I am iterating through each head and applying either f1 or f2 function depending on the value of the parameter self.alpha.
I only want to evaluate either function f1 or f2 not both and then select output of one based on conditional.
def f1 (x):
print('f1')
return x/x.shape[2]
def f2 (x):
print('f2')
temp = nn.relu(x)
return temp/(jnp.sum(temp,axis=-1,keepdims=True) + 1e-5)

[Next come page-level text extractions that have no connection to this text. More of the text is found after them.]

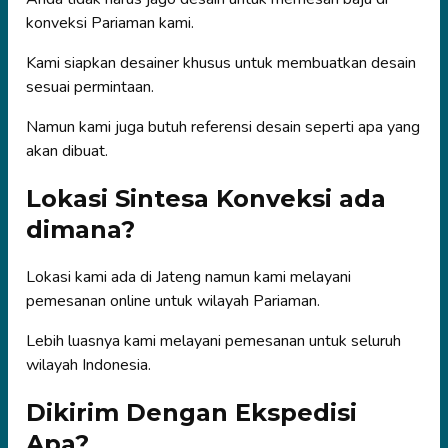
konveksi Pariaman kami.
Kami siapkan desainer khusus untuk membuatkan desain
sesuai permintaan.
Namun kami juga butuh referensi desain seperti apa yang
akan dibuat.
Lokasi Sintesa Konveksi ada
dimana?
Lokasi kami ada di Jateng namun kami melayani
pemesanan online untuk wilayah Pariaman.
Lebih luasnya kami melayani pemesanan untuk seluruh
wilayah Indonesia.
Dikirim Dengan Ekspedisi
Apa?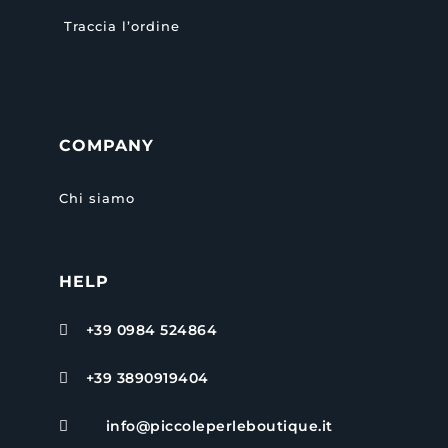
Traccia l’ordine
COMPANY
Chi siamo
HELP
+39 0984 524864

+39 3890919404

info@piccoleperleboutique.it
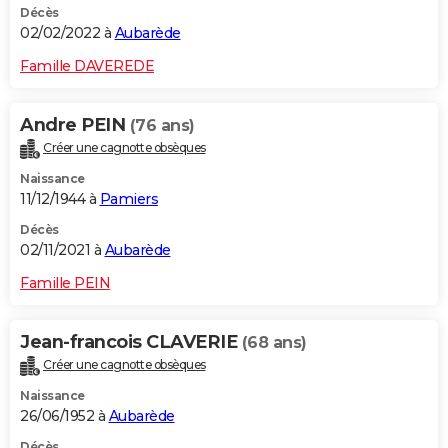
Décès
02/02/2022 à
Aubarède
Famille DAVEREDE
Andre PEIN
(76 ans)
Créer une cagnotte obsèques
Naissance
11/12/1944 à
Pamiers
Décès
02/11/2021 à
Aubarède
Famille PEIN
Jean-francois CLAVERIE
(68 ans)
Créer une cagnotte obsèques
Naissance
26/06/1952 à
Aubarède
Décès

def choose_attention(alpha, x):
return jax.lax.cond(alpha[0, 0, 0,0],f2,f1,operand=x)
results = []
func = [f1,f2]
for i in range(self.alpha.shape[1]):
print(i)
alpha_i = self.alpha[:, i:i+1, :, :]
x_i = attn_weights[:, i:i+1, :, :]
result_i = jax.lax.switch(self.alpha[0,0,0,0].astype(int),func,x_i)
results.append(result_i)
final_result = jnp.concatenate(results, axis=1)
My print statements read like 0 f1 f2 1 2 3 4 5 6 7 8 9 10 11
jax.lax.switch
does what you want: it chooses between two different functions based on a runtime value. Your use of print
statements is misleading you: Python print
runs at trace-time rather than runtime, and all code will be traced even if it is not eventually executed.
For some background on how to think about the execution model of JAX programs, I would suggest How to think in JAX.
Side note: for better performance, I would also suggest avoiding using Python for
loops to loop through array values, and instead express your algorithm using either Numpy-style explicit vectorization, or using jax.vmap
to automatically vectorize your code.